Sempat Tuai Kecaman & Penolakan
Kekhawatiran penyelenggaraan Munas Kadin akan menimbulkan klaster COVID sebelumnya telah disuarakan sejumlah kalangan. Kadin secara organiasi sebetulnya suaranya terbelah, pengurus Kadin di sejumlah daerah bahkan mengecam pelaksanaan munas di tengah lonjakan kasus COVID-19 tersebut.
Wakil Ketua Umum Kadin 2018-2021, Suryani Motik pada tiga hari sebelum pelaksanaan munas meminta agar musyawarah nasional itu ditunda. Ia menyampaikan hal itu dalam konferensi pers Minggu (27/6/2021) yang turut dihadiri sejumlah pengurus Kadin pusat maupun daerah.
“Semenjak COVID-19 trennya naik dari dua minggu yang lalu, kami sudah berinisiatif meminta kepada Ketua Umum Kadin dan penyelenggara Munas untuk menunda Munas. Kami minta menunda,” kata Motik. Ia menyebut ada 60 persen anggota luar biasa Kadin yang meminta munas ditunda.
Dalam kesempatan yang sama, Kepala Lembaga Mediasi Bisnis Kadin, 2018-2021 John Pieter Nazar mengatakan upaya menunda Munas Kadin secara organisasi sudah dilakukan, tetapi tidak digubris. Saat itu bahkan ia menyebut akan mengambil langkah hukum.
“Karena upaya lain tidak berhasil, maka satu-satunya yang bisa adalah langkah hukum, jika aturan pemerintah tentang PSBB dilanggar, ada Undang-Undang Kesehatan ada sanksi KUHP. Ancamannya bagi yang melanggar akan dipidana," kata John.

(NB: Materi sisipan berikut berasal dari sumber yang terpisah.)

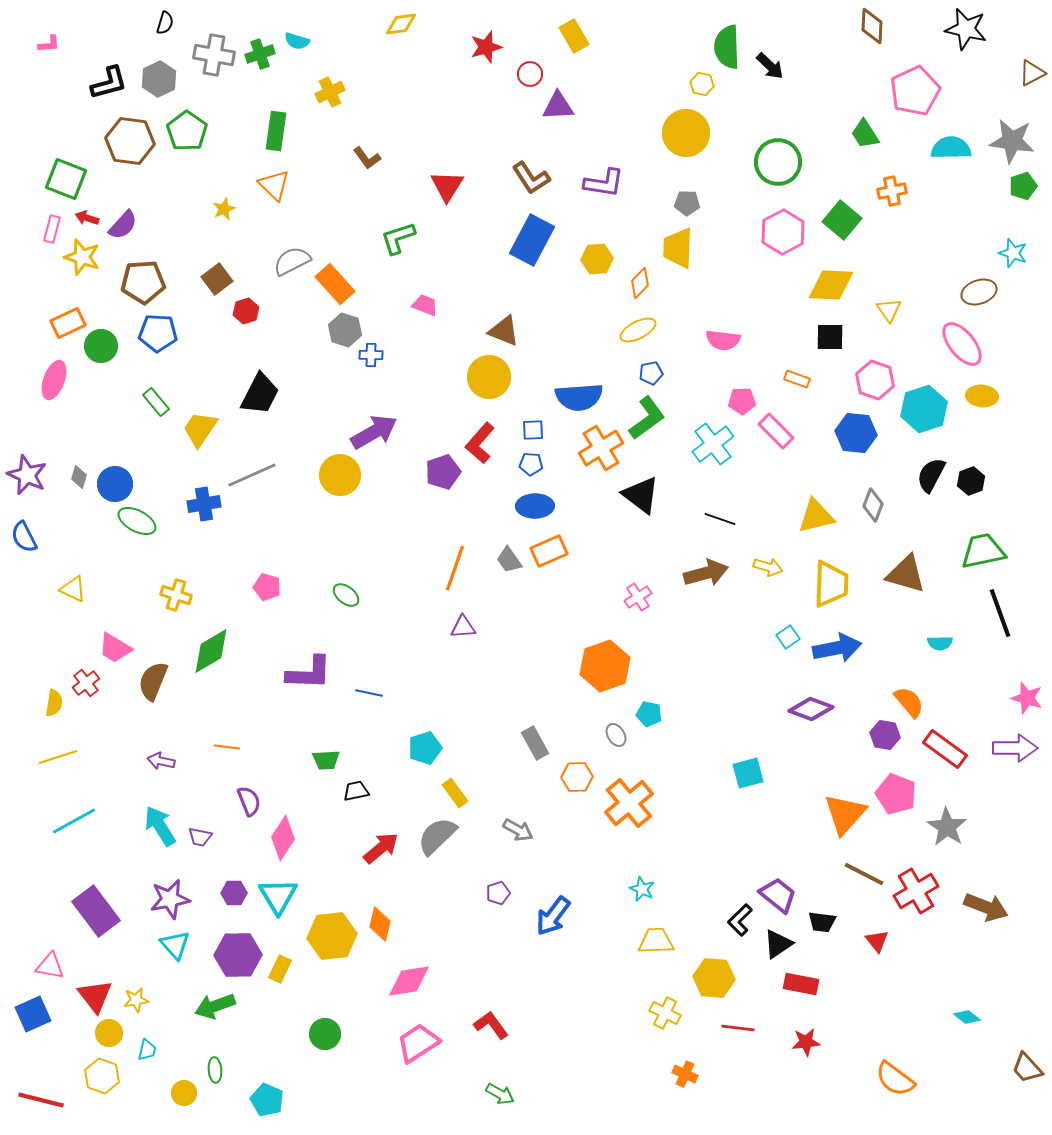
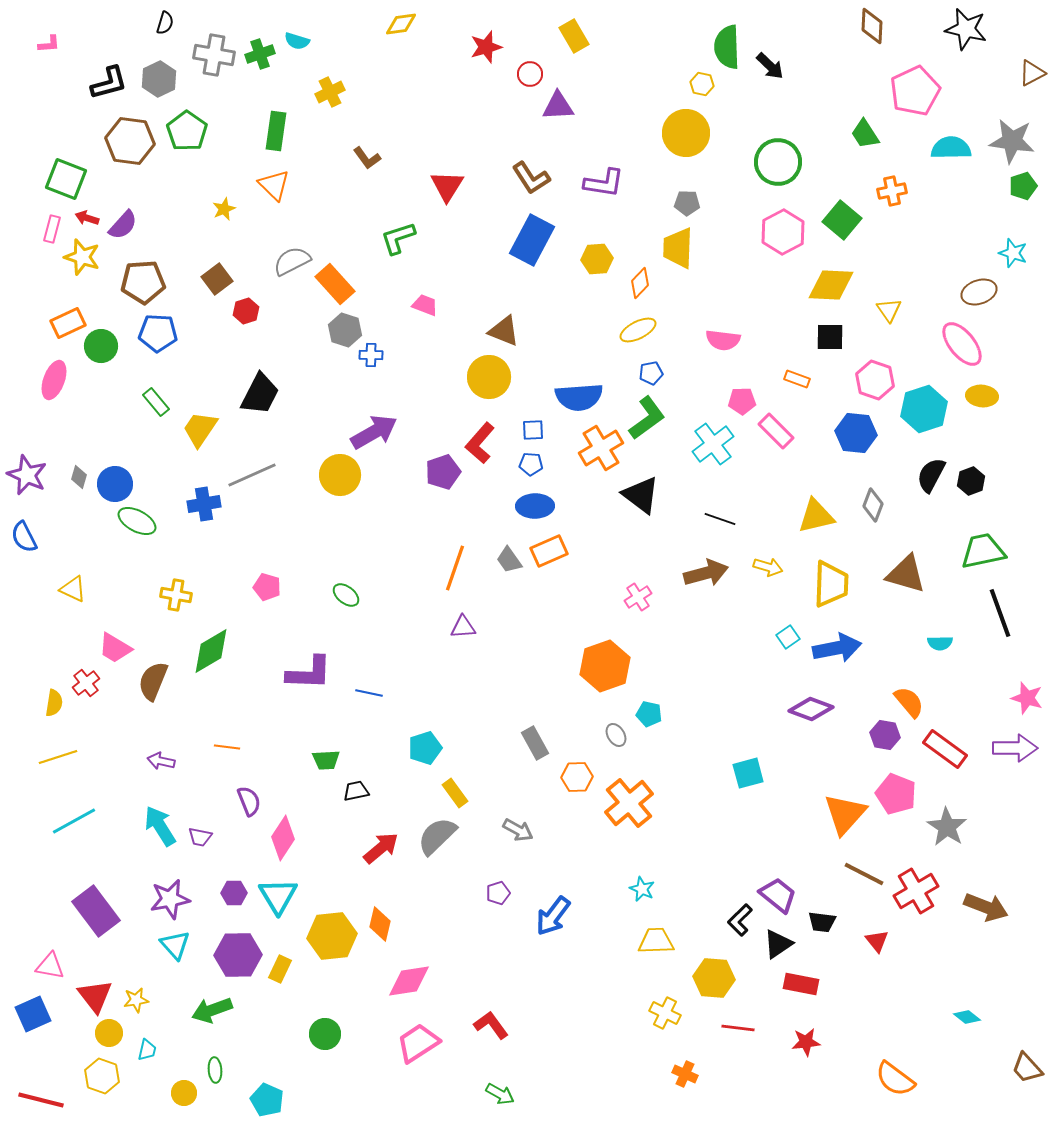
yellow cross at (176, 595): rotated 8 degrees counterclockwise
green arrow at (215, 1006): moved 3 px left, 4 px down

Penolakan terhadap Munas Kadin juga digaungkan oleh puluhan mahasiswa di Kendari. Mereka menyambut kedatangan Presiden Jokowi yang membuka langsung Munas Kadin dengan melakukan aksi demonstrasi di depan Kantor Kadin Sulawesi Tenggara.
Satuan Tugas Penanganan COVID-19 bahkan juga telah mengingatkan risiko dan bahaya pelaksanaan Munas yang dihadiri ratusan orang tersebut. Terlebih di tengah lonjakan kasus COVID-19 yang sudah terjadi di Indonesia saat itu.
“[Rekomendasi Satgas COVID-19 terhadap pelaksanaan Munas] tidak boleh ada pertemuan kerumunan,” kata Kepala Bidang Penanganan Kesehatan Satgas Penanganan COVID-19 Alexander K. Ginting kepada Reporter Tirto, Jumat (9/7/2021).
Pertemuan yang dihadiri ratusan orang seperti Munas Kadin tersebut berpotensi menimbulkan kerumunan. Padahal dalam situasi saat itu berlaku Instruksi Menteri Dalam Negeri Nomor 14 Tahun 2021 tentang Perpanjangan Pemberlakuan Pembatasan Kegiatan Masyarakat (PPKM) Berbasis Mikro. Di dalamnya diatur bahwa pelaksanaan kegiatan rapat, seminar dan pertemuan luring (lokasi rapat/seminar/pertemuan di tempat umum yang dapat menimbulkan keramaian dan kerumunan) di luar zona merah diizinkan asal dengan kapasitas maksimal 25 persen dan dengan penerapan protokol yang ketat.
Saat itu, Kota Kendari tempat lokasi Munas Kadin memang berada di zona kuning, namun penetapan zonasi itu memicu perdebatan lantaran adanya temuan yang diduga terjadi ketidakakuratan data COVID-19.
Meskipun disebut pelaksanaanya dilakukan dengan protokol yang ketat dan seluruh peserta di lakukan tes PCR, namun menurut Alexander tetap saja pertemuan yang diikuti ratusan orang meski semuanya sudah di tes PCR negatif COVID-19 tak lantas tidak berisiko.
“Masalahnya kita dalam situasi pandemi. Masa inkubasi bisa membuat hasil [tes PCR] negatif padahal sudah terinfeksi [COVID-19]” kata Alexander.
Oleh sebab itu, dengan diketahui adanya belasan orang yang positif COVID-19 dan satu orang meninggal itu harus dilakukan langkah-langkah pelacakan, untuk mencegah klaster meluas.
“Peserta [Munas Kadin] tentu harus dikontak dan lakukan pelacakan kontak di area konferensi dan ke rumah delegasi yang datang dari berbagai daerah. Inventarisir yang dirawat, isoman dan yang meninggal. Lakukan penelusuran,” katanya.